Re: [HACKERS] Proposal for CSN based snapshots

Поиск
Список
Период
Сортировка
От Amit Kapila
Тема Re: [HACKERS] Proposal for CSN based snapshots
Дата
Msg-id CAA4eK1JFuRnA3fQLtWYRH5f1bSAWMbOdHADkhwJVpxt8=sSK6A@mail.gmail.com
обсуждение исходный текст
Ответ на Re: [HACKERS] Proposal for CSN based snapshots  (Alexander Kuzmenkov <a.kuzmenkov@postgrespro.ru>)
Ответы Re: [HACKERS] Proposal for CSN based snapshots  (Alexander Kuzmenkov <a.kuzmenkov@postgrespro.ru>)
Список pgsql-hackers
On Tue, Aug 1, 2017 at 7:41 PM, Alexander Kuzmenkov
<a.kuzmenkov@postgrespro.ru> wrote:
> Hi all,
>
> So I did some more experiments on this patch.
>
> * I fixed the bug with duplicate tuples I mentioned in the previous letter.
> Indeed, the oldestActiveXid could be advanced past the transaction's xid
> before it set the clog status. This happened because the oldestActiveXid is
> calculated based on the CSN log contents, and we wrote to CSN log before
> writing to clog. The fix is to write to clog before CSN log
> (TransactionIdAsyncCommitTree)
>
> * We can remove the exclusive locking on CSNLogControlLock when setting the
> CSN for a transaction (CSNLogSetPageStatus). When we assign a CSN to a
> transaction and its children, the atomicity is guaranteed by using an
> intermediate state (COMMITSEQNO_COMMITTING), so it doesn't matter if this
> function is not atomic in itself. The shared lock should suffice here.
>
> * On throughputs of about 100k TPS, we allocate ~1k CSN log pages per
> second. This is done with exclusive locking on CSN control lock, and
> noticeably increases contention. To alleviate this, I allocate new pages in
> batches (ExtendCSNLOG).
>
> * When advancing oldestActiveXid, we scan CSN log to find an xid that is
> still in progress. To do that, we increment the xid and query its CSN using
> the high level function, acquiring and releasing the lock and looking up the
> log page for each xid. I wrote some code to acquire the lock only once and
> then scan the pages (CSNLogSetPageStatus).
>
> * On bigger buffers the linear page lookup code that the SLRU uses now
> becomes slow. I added a shared dynahash table to speed up this lookup.
>
> * I merged in recent changes from master (up to 7e1fb4). Unfortunately I
> didn't have enough time to fix the logical replication and snapshot import,
> so now it's completely broken.
>
> I ran some pgbench with these tweaks (tpcb-like, 72 cores, scale 500). The
> throughput is good on lower number of clients (on 50 clients it's 35% higher
> than on the master), but then it degrades steadily. After 250 clients it's
> already lower than master; see the attached graph. In perf reports the
> CSN-related things have almost vanished, and I see lots of time spent
> working with clog. This is probably the situation where by making some parts
> faster, the contention in other parts becomes worse and overall we have a
> performance loss.

Yeah, this happens sometimes and I have also observed this behavior.

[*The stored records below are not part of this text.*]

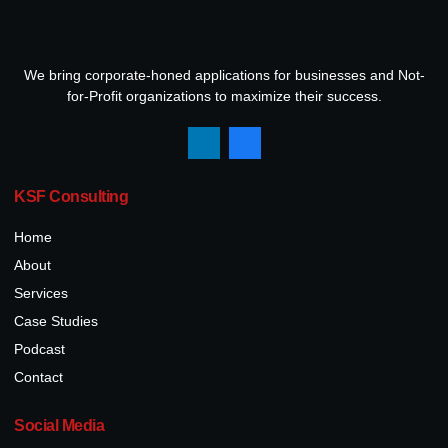
We bring corporate-honed applications for businesses and Not-
for-Profit organizations to maximize their success.
KSF Consulting
Home
About
Services
Case Studies
Podcast
Contact
Social Media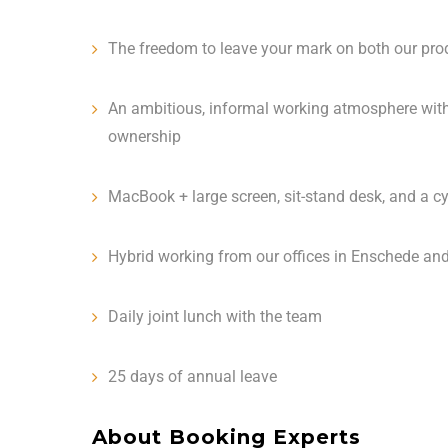
The freedom to leave your mark on both our pro
An ambitious, informal working atmosphere with
ownership
MacBook + large screen, sit-stand desk, and a c
Hybrid working from our offices in Enschede an
Daily joint lunch with the team
25 days of annual leave
About Booking Experts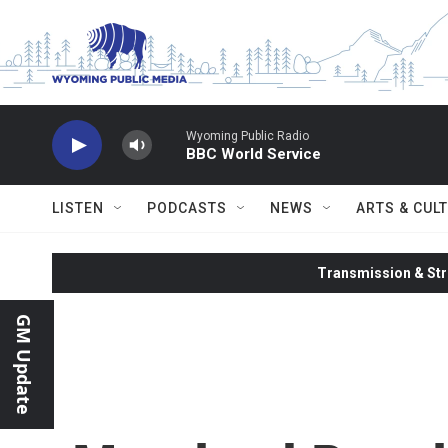
Skip to main content
Wyoming Public Radio
BBC World Service
LISTEN
PODCASTS
NEWS
ARTS & CUL
Transmission & Str
GM Update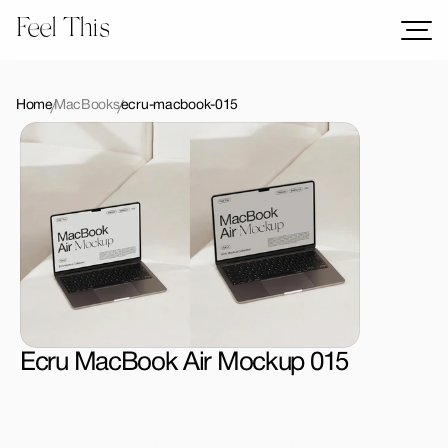
Feel This
Mockups
Logos
Home
MacBooks
ecru-macbook-015
Templates
Graphics
Bundles
Freebies
Download All Mockups
Ecru MacBook Air Mockup 015
License Type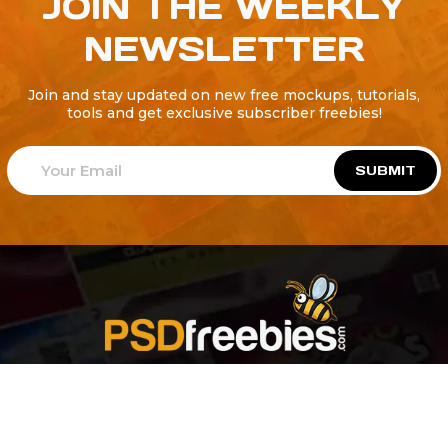
JOIN THE WEEKLY
NEWSLETTER
Join and stay updated on new free mockups, tutorials,
tools and get exclusive subscriber freebies!
SUBMIT
Welcome to
Explore a variety of
Psdfreebies.com!
Free and Premium templates to elevate your
business. We're a team of dedicated designers,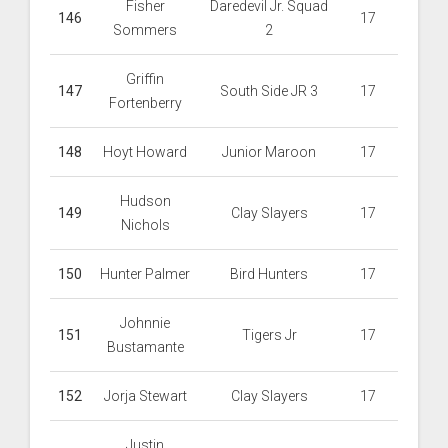
Fisher
Daredevil Jr. Squad
146
17
Sommers
2
Griffin
147
South Side JR 3
17
Fortenberry
148
Hoyt Howard
Junior Maroon
17
Hudson
149
Clay Slayers
17
Nichols
150
Hunter Palmer
Bird Hunters
17
Johnnie
151
Tigers Jr
17
Bustamante
152
Jorja Stewart
Clay Slayers
17
Justin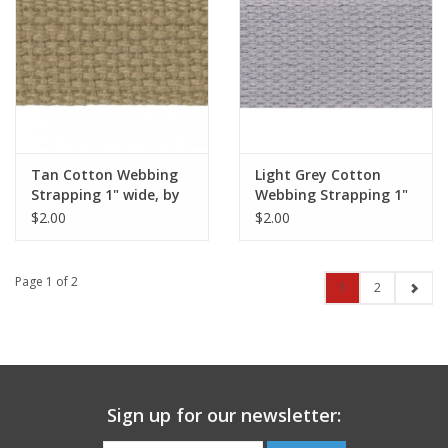
Tan Cotton Webbing
Light Grey Cotton
Strapping 1" wide, by
Webbing Strapping 1"
the yard
wide, by the yard
$2.00
$2.00
Page 1 of 2
1
2
Sign up for our newsletter: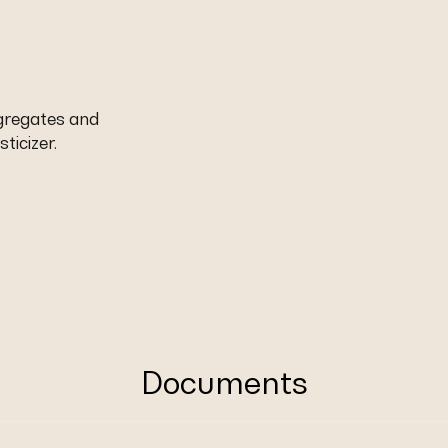
ggregates and
ticizer.
Documents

> Hilariously, at some point I saw a big performance
> increase after adding some debug printfs. I wanted to try some things with
> the clog next, but for now I'm out of time.
>

What problem exactly you are seeing in the clog, is it the contention
around CLOGControlLock or generally accessing CLOG is slower.  If
former, then we already have a patch [1] to address it.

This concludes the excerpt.